In promulgating the Rules, the SEC sought to enhance the regulation of private fund advisers, providing better protection for investors and preventing fraud, deception, or manipulation by advisers. Some of the Rules applied to fund advisers registered with the SEC and others applied to all private fund advisers, which were defined expansively and consistent with existing regulation. When the SEC announced the new Rules, it said that it did so “on behalf of all investors – big or small, institutional or retail, sophisticated or not.”

The Rules introduced several key requirements for private fund advisers:

  1. Quarterly Statements: Advisers were to provide detailed information in their quarterly statements, including information about fees, expenses, and compensation.
  2. Annual Audits: Each managed fund required an annual audit.
  3. Fairness Opinions: Advisers proposing “GP-led secondary transactions” mandated a fairness opinion.
  4. Restrictions on Passing Through Certain Costs and Non-Pro Rata Costs: Private fund advisers were restricted from charging certain fees or expenses without disclosure or investor consent.
  5. Preferential Treatment Disclosures: Advisers were to disclose any preferential rights granted to investors.

Each of the SEC’s Rules, except the fifth, broadly touches all fund investors, regardless of their size and sophistication. Arguably, further regulatory oversight is not needed for the first four Rules because large, sophisticated investors in a private fund can negotiate those protections on behalf of all investors and their interests are aligned. This assumes that all funds have large, sophisticated institutions as investors negotiating rights with the fund manager. While this may have been historically true for private funds, it is now not always the case, perhaps bolstering the SEC’s motives for imposing the Rules.

The fifth element, the preferential treatment rule, however, seeks to protect some private fund investors from special arrangements negotiated by others through side letters or arrangements outside of the primary fund documents which apply to all investors. Among other things, this rule prohibits managers from giving some investors special redemption rights and/or information rights if those special rights could materially and negatively affect other investors.

Typically, large institutional investors negotiate these preferential rights due to their substantial fund commitments, co-investment relationships, and other factors.
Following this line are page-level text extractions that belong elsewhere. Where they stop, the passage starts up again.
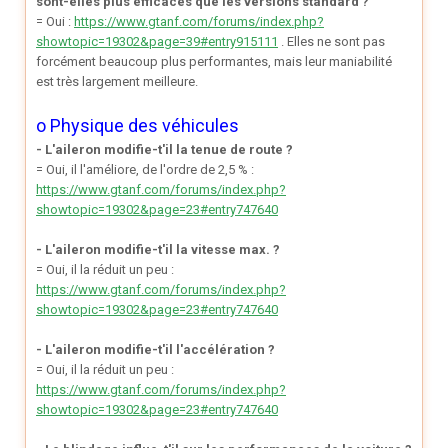
sont-elles plus efficaces que les versions standard ?
= Oui :
https://www.gtanf.com/forums/index.php?
showtopic=19302&page=39#entry915111
. Elles ne sont pas
forcément beaucoup plus performantes, mais leur maniabilité
est très largement meilleure.
o Physique des véhicules
- L'aileron modifie-t'il la tenue de route ?
= Oui, il l'améliore, de l'ordre de 2,5 % :
https://www.gtanf.com/forums/index.php?
showtopic=19302&page=23#entry747640
- L'aileron modifie-t'il la vitesse max. ?
= Oui, il la réduit un peu :
https://www.gtanf.com/forums/index.php?
showtopic=19302&page=23#entry747640
- L'aileron modifie-t'il l'accélération ?
= Oui, il la réduit un peu :
https://www.gtanf.com/forums/index.php?
showtopic=19302&page=23#entry747640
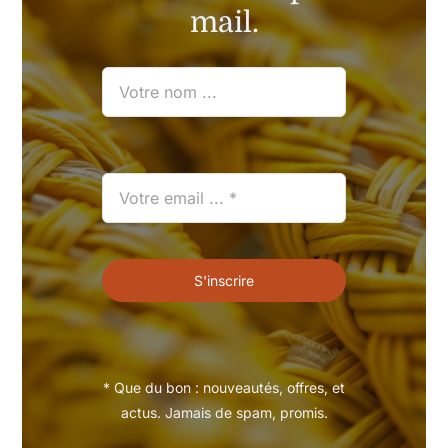
directement par
mail.
S'inscrire
* Que du bon : nouveautés, offres, et
actus. Jamais de spam, promis.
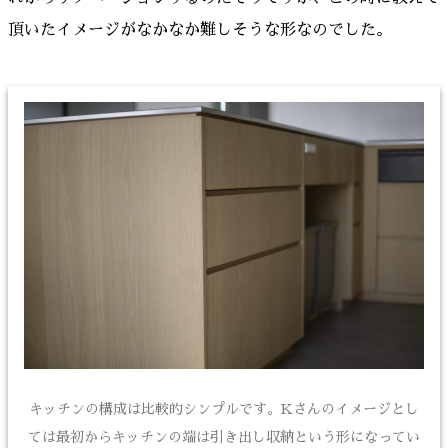
頂いたイメージがなかなか難しそうな形なのでした。
キッチンの構成は比較的シンプルです。Kさんのイメージとし
ては最初からキッチンの端は引き出し収納という形になってい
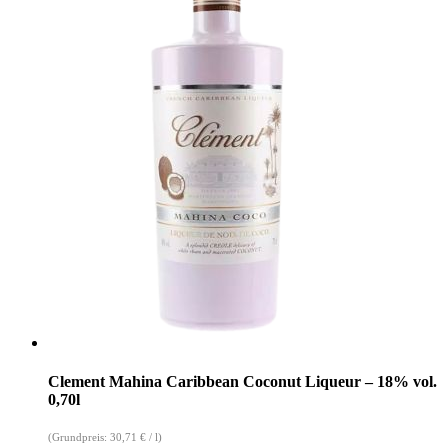
Clement Mahina Caribbean Coconut Liqueur – 18% vol.
0,70l
(Grundpreis:
30,71
€
/
l
)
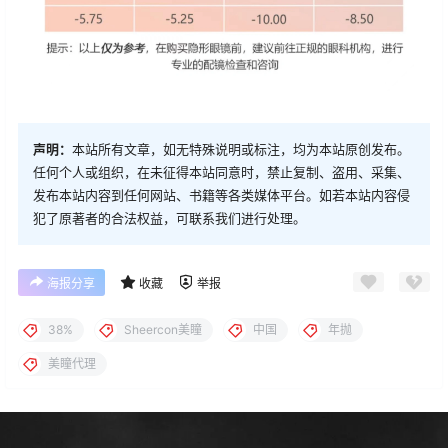
声明：
本站所有文章，如无特殊说明或标注，均为本站原创发布。
任何个人或组织，在未征得本站同意时，禁止复制、盗用、采集、
发布本站内容到任何网站、书籍等各类媒体平台。如若本站内容侵
犯了原著者的合法权益，可联系我们进行处理。
海报分享
收藏
举报
38%
Sheercon美瞳
中国
年抛
美瞳代理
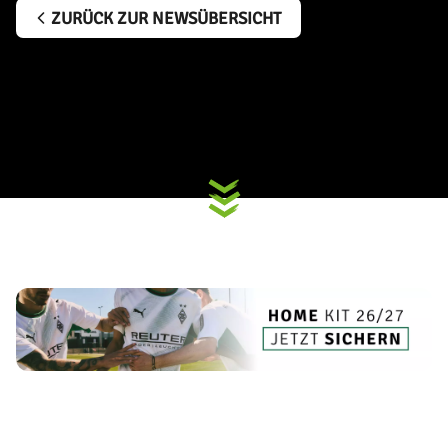
ZURÜCK ZUR NEWSÜBERSICHT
The SEC’s intent to protect “all investors,” including individual investors, is most evident in this rule. Although investors have practical reasons to seek preferential rights, such as their substantial financial commitments and their own legal, regulatory, or reporting obligations, having these rights can give those investors an advantage over other fund investors. This means that investors who do not have these rights should be aware of the practical implications of these differential rights.
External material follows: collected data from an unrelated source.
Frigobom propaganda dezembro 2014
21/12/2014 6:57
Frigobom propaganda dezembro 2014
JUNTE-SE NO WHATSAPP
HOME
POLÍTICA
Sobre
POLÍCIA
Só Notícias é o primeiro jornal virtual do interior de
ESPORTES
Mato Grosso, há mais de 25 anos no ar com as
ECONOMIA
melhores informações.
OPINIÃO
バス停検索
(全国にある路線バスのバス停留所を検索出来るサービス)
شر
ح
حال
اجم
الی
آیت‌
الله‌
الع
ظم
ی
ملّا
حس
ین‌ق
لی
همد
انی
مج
Fifth Circuit’s Decision to Strike the Rules and Their Characterization of Private Fund Investors

The Fifth Circuit’s decision to vacate the Rules relies upon the historical distinction between the protections afforded in the securities laws to retail investors in public funds versus the self-protection model found in private funds. In its opinion, the court adopted the reasoning of the Private Fund Managers:

…[T]he crux of the Private Fund Managers’ argument is that Congress drew a “sharp line” between private funds and funds that serve retail customers. The [Investment Company Act of 1940] further details requirements governing almost every aspect of a fund’s operations, and private funds are exempt from this regime. This is because “[i]nvestment vehicles that remain private and available only to highly sophisticated investors have historically been understood not to present the same dangers to the public markets.” Goldstein, 451 F.3d at 875.
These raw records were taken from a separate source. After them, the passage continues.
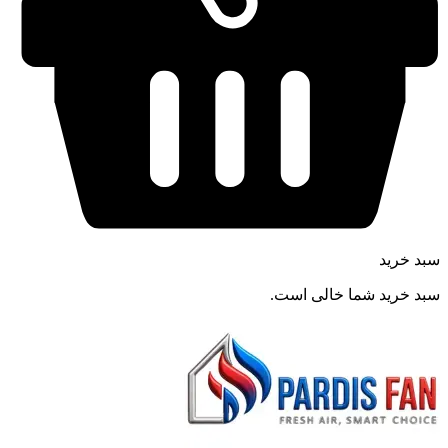
سبد خرید
سبد خرید شما خالی است.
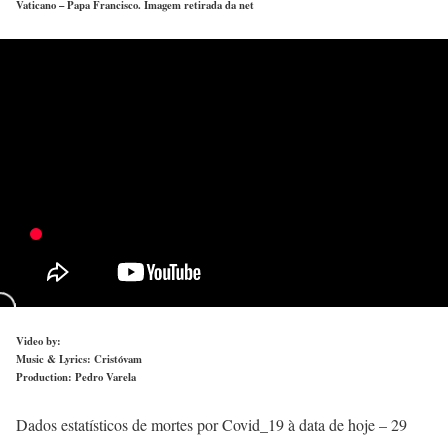
Vaticano – Papa Francisco. Imagem retirada da net
Video by:
Music & Lyrics: Cristóvam
Production: Pedro Varela
Dados estatísticos de mortes por Covid_19 à data de hoje – 29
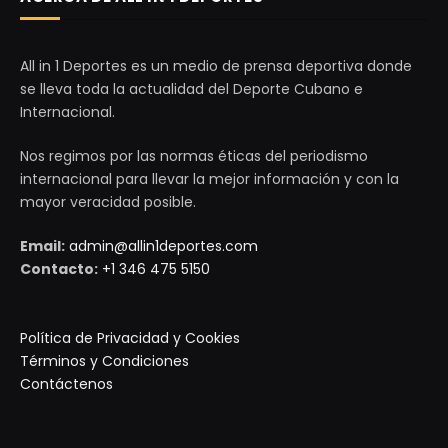
All in 1 Deportes es un medio de prensa deportiva donde
se lleva toda la actualidad del Deporte Cubano e
Internacional.
Nos regimos por las normas éticas del periodismo
internacional para llevar la mejor información y con la
mayor veracidad posible.
Email:
admin@allin1deportes.com
Contacto:
+1 346 475 5150
Política de Privacidad y Cookies
Términos y Condiciones
Contáctenos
The clear line of demarcation between public and private fund investors that the court embraces has been blurring, with smaller investors representing a prime target for sponsors offering private funds and a growing proportion of investors in some funds. These smaller investors meet the financial requirements under securities laws exemptions to invest in private funds, but they may not have the sophistication or, in many cases, the resources that institutional investors have to pursue their unique interests in those funds.

Growing Importance of Individual Investors in Private Funds

According to Bain & Company (“Bain”), private wealth investors (the term used to describe non-institutional but still substantial investors) globally have about $4 trillion invested in alternative assets (private equity funds, real estate funds, hedge funds, etc.), or approximately 15% of the total $26 trillion of assets under management by private fund managers in 2022. Importantly, the $4 trillion that individuals have invested in alternative assets represents only about 5% of their total assets, according to Capgemini. Looking ahead, Bain projects that individual investments in alternative assets will more than triple to $13 trillion over the next decade, comprising over 21% of total assets under management by private fund managers.

Graph of estimated global alternatives AUM by investor type.
Source: Bain & Company

Individual investors, collectively, have increased their demand for private funds as they search for the prospect of higher returns and greater diversification. At the same time, as traditional sources of capital for private funds, such as defined benefit plans, have experienced more moderate growth, private fund managers and investment advisers seeking new sources of equity capital have focused considerable efforts cultivating individual investors and platforms for them to invest. Technological advancements and regulatory changes have facilitated this trend.

Qualifying as an accredited investor is an important linchpin in satisfying exemption requirements under the US securities laws. The SEC’s expansion of the definition of an “accredited investor” has allowed more individuals to invest in private assets. The development of technology platforms has also allowed wealth advisors and fund managers to handle investments by many investors, overcoming past challenges related to intensive onboarding and operational requirements of private funds.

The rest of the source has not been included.